◆ TASK INPUTS:
━━━━━━

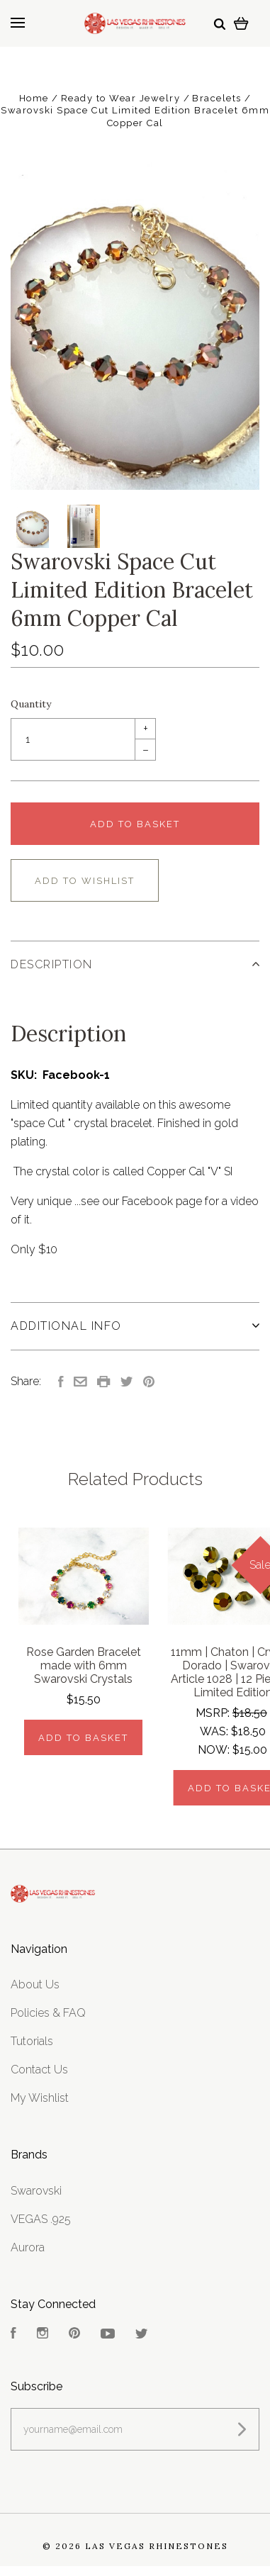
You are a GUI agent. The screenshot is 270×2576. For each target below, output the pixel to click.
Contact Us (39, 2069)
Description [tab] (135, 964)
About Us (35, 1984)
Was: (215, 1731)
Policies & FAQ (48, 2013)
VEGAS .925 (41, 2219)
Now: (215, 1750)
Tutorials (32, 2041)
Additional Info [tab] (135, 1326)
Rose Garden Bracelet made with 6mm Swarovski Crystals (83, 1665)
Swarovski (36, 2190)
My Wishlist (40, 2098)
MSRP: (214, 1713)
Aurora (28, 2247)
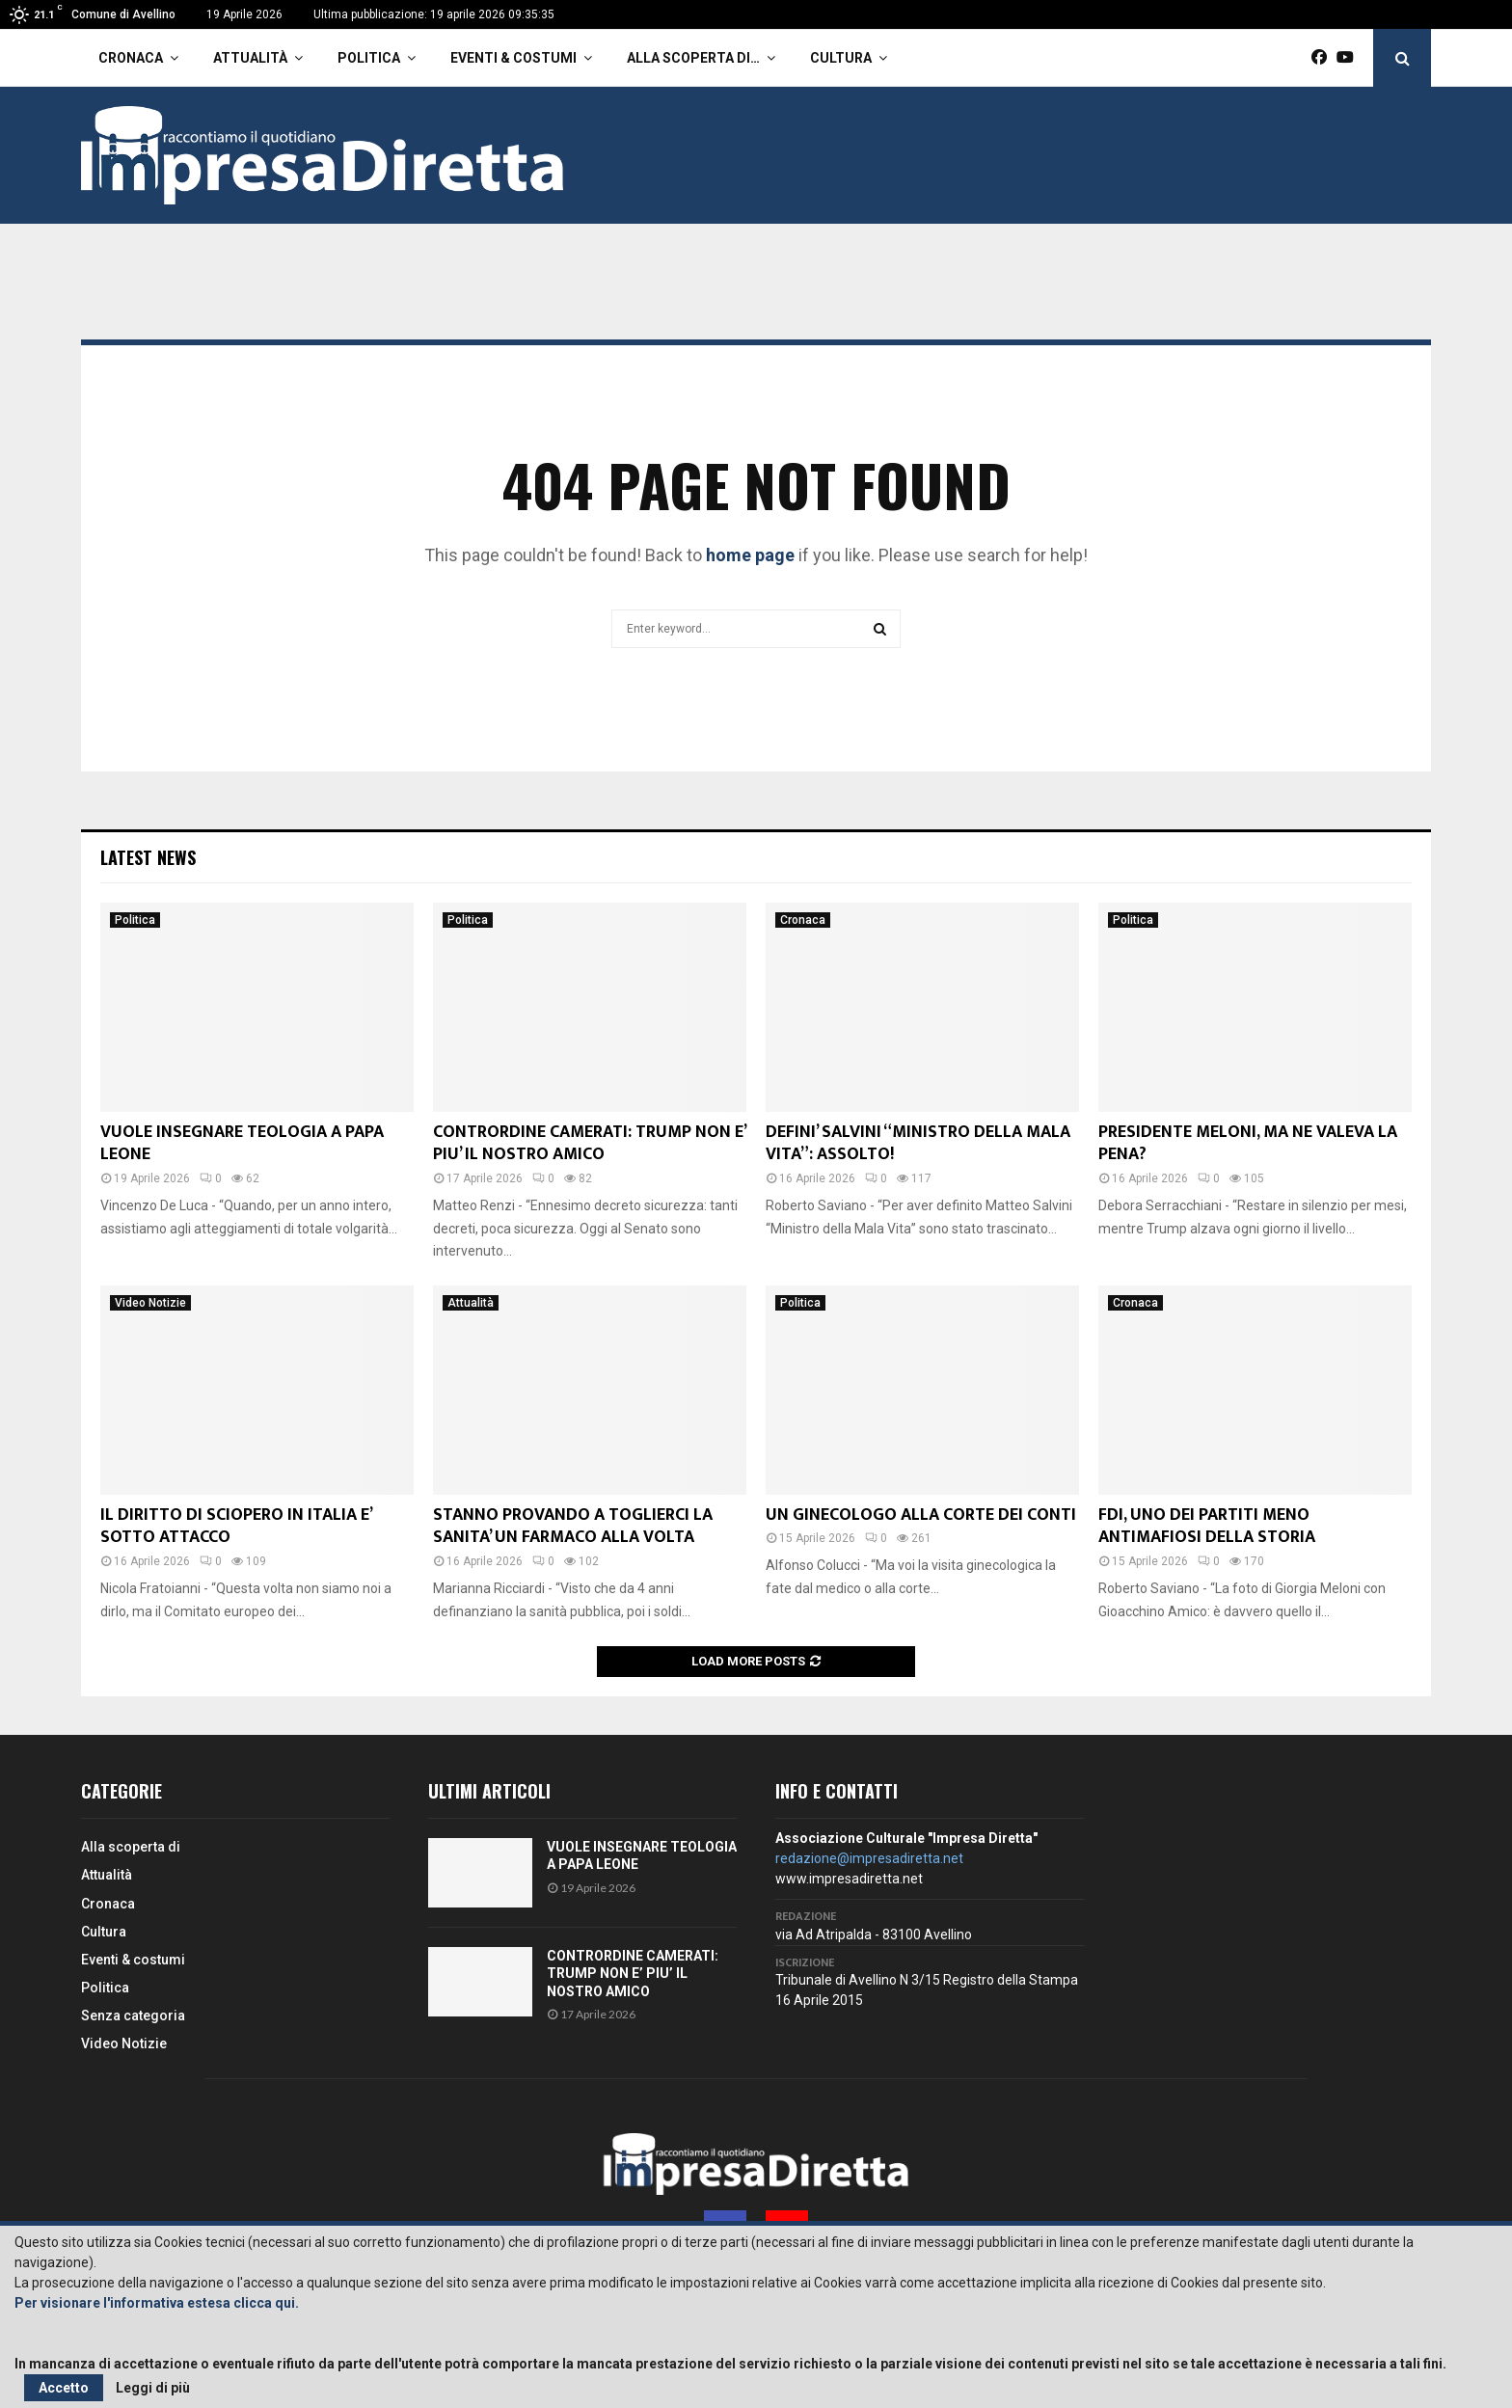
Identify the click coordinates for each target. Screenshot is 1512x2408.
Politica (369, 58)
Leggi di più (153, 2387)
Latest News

━━━━━━

From the first line of the entries above through the line with "Swarovski (36, 2190)", set down each line exactly and drop the pictures.

You are a GUI agent. The screenshot is 270×2576. For each target below, output the pixel to click.
Contact Us (39, 2069)
Description [tab] (135, 964)
About Us (35, 1984)
Was: (215, 1731)
Policies & FAQ (48, 2013)
VEGAS .925 (41, 2219)
Now: (215, 1750)
Tutorials (32, 2041)
Additional Info [tab] (135, 1326)
Rose Garden Bracelet made with 6mm Swarovski Crystals (83, 1665)
Swarovski (36, 2190)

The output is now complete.